Since Dr. Kenneth Cooper published his first Aerobics book in 1968, there has been a major emphasis on physical fitness in the United States. We have experienced the running revolution of the 1970s, the aerobic dance movement of the 1980s, and the strength training interest of the 1990s. Today, most people are aware that exercise is good for their health, and is in fact an effective means of preventive medicine.

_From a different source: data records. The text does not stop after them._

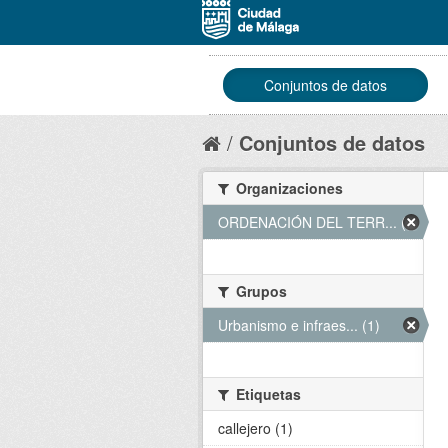
Conjuntos de datos
Conjuntos de datos
Organizaciones
ORDENACIÓN DEL TERR... (1)
Grupos
Urbanismo e infraes... (1)
Etiquetas
callejero (1)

It is therefore hard to understand why so few people regularly participate in an exercise program. According to the United States Public Health Service Centers For Disease Control (1989), less than 10 percent of all Americans perform enough physical activity to attain any measurable fitness benefits. Most of those who do exercise consistently are walkers and joggers, leaving less than five percent of the general public who do strength training.

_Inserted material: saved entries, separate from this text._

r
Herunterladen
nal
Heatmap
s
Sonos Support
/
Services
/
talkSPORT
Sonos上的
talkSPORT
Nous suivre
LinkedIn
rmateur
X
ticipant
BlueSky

Strength Training Misconceptions
Some of those who avoid strength exercise do so because they have heard that it may increase their blood pressure. Fortunately, this is not true. Although every adult should have physician approval before starting a strength program, research reveals that properly-performed strength exercise is similar to aerobic activity in terms of blood pressure response (Westcott 1983, 1985, 1987). That is, systolic pressure increases about 35 to 50 percent during exercise and returns quickly to resting levels after the activity session. More important, studies show that several weeks of strength training result in significant reductions in resting blood pressure (Holly and Harris 1987; Westcott, 1995a). For example, 785 men and women who participated in a two-month program of strength and endurance exercise experienced an average 4 mm Hg decrease in systolic blood pressure and 3 mm Hg decrease in diastolic blood pressure (Westcott 1996). Sensible strength training, alone or in combination with endurance exercise, has beneficial effects on resting blood pressure.

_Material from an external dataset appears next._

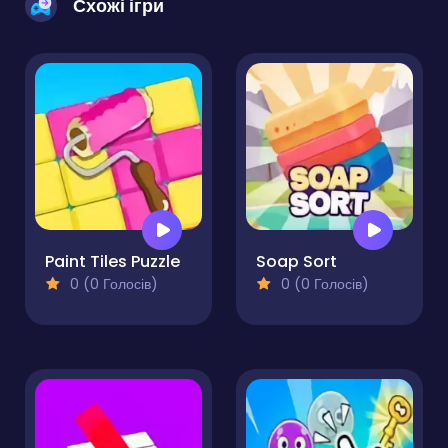
Схожі ігри
Paint Tiles Puzzle
Soap Sort
0 (0 Голосів)
0 (0 Голосів)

Another reason many adults avoid strength exercise is the fear of increasing their bodyweight. They mistakenly believe that weight training is synonymous with weight gain. It is true that strength training adds muscle, but this is actually the best way to lose fat. In fact, strength exercise has a threefold impact on fat reduction. First, it increases calorie utilization during each training session. Second, it increases calorie use for several hours following exercise due to the afterburn effect (Melly 1993). Third, it increases calorie utilization all day long by adding new muscle tissue. This is because every pound of new muscle uses about 35 calories each day just for tissue maintenance (Campbell 1994).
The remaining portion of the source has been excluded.